重要度
★★★

(おみ)

5世紀〜684年

【概説】
ヤマト王権の氏姓制度において、大王と系譜を同じくする「皇別」とされた有力豪族に与えられた姓(かばね)。葛城氏や蘇我氏などが代表的であり、「連(むらじ)」とともに国政の中枢を担った。古代国家の形成期における王権と豪族の政治的関係を象徴する重要な身分呼称である。

氏姓制度における「臣」の位置づけ

ヤマト王権は、5世紀から6世紀にかけて全国の豪族を統制するため、氏(うじ)という同族集団を編成し、その地位や職掌に応じて姓(かばね)を与える氏姓制度を整えた。その中で、「連(むらじ)」と並んで最高位に位置づけられた姓が「臣」である。
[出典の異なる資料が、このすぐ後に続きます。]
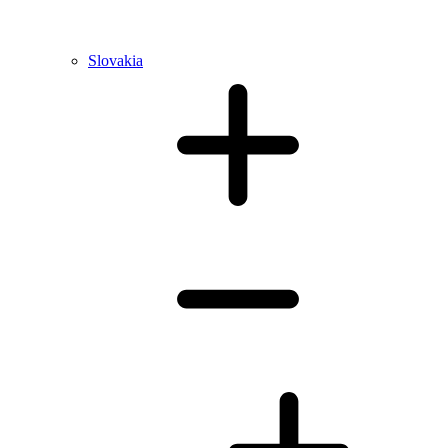
Slovakia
「連」が大伴氏や物部氏など、特定の職能(軍事や祭祀など)をもって朝廷に奉仕する神別(神々の子孫)の氏族に与えられたのに対し、「臣」は主に大和国(現在の奈良県)周辺に独自の地縁的な政治基盤を持つ有力豪族に与えられた。

大王家との関係と「皇別」氏族の特質

「臣」の姓を賜った氏族の最大の特質は、彼らが大王(天皇)と共通の祖先を持つ皇別(こうべつ)の氏族と位置づけられていた点にある。伝承上の忠臣である武内宿禰(たけうちのすくね)を共通の祖と仰ぐ葛城氏巨勢氏平群氏蘇我氏などがその代表例である。彼らは初期のヤマト王権の拡大に大きく貢献しただけでなく、大王家に積極的に娘を妃として入れ、外戚として強い影響力を行使することで、大王と共同統治的な関係を築いていた。

「大臣」の地位と権力闘争

「臣」姓を有する有力氏族の長は、国政の最高責任者である大臣(おおおみ)に任じられた。5世紀の葛城円(かつらぎのつぶら)や平群真鳥(へぐりのまとり)などは大王を凌ぐほどの権勢を誇ったが、やがて大王権力の強化に伴って排斥されていった。その後、6世紀後半に台頭したのが蘇我氏である。蘇我稲目・馬子・蝦夷・入鹿の四代にわたる大臣は、仏教の受容を推進し、対立する「連」姓の有力者である大連(おおむらじ)の物部氏を滅ぼすなどして権力を独占した。このように「臣」の有力者は、ヤマト王権の発展を支える中核であると同時に、時に王権を脅かす最大の対抗勢力ともなる存在であった。

律令制の形成と「臣」の終焉

7世紀後半に入り、大化の改新や壬申の乱を経て天皇を中心とする中央集権的な律令国家の建設が進むと、旧来の氏姓制度に基づく豪族の身分秩序は根本的な変革を迫られた。684年、天武天皇は天皇との親疎関係を基準に身分秩序を再編する八色の姓(やくさのかばね)を制定した。この新制度において、旧来の「臣」姓の有力氏族の多くは第2位の「朝臣(あそみ)」を賜り、それ以外の「臣」は8等級中の第6位という低い地位に格下げされた。これにより、古代国家の政治を牽引してきた「臣」の称号は実質的な政治的特権を失い、律令制下の官僚身分の一部へと解消されていったのである。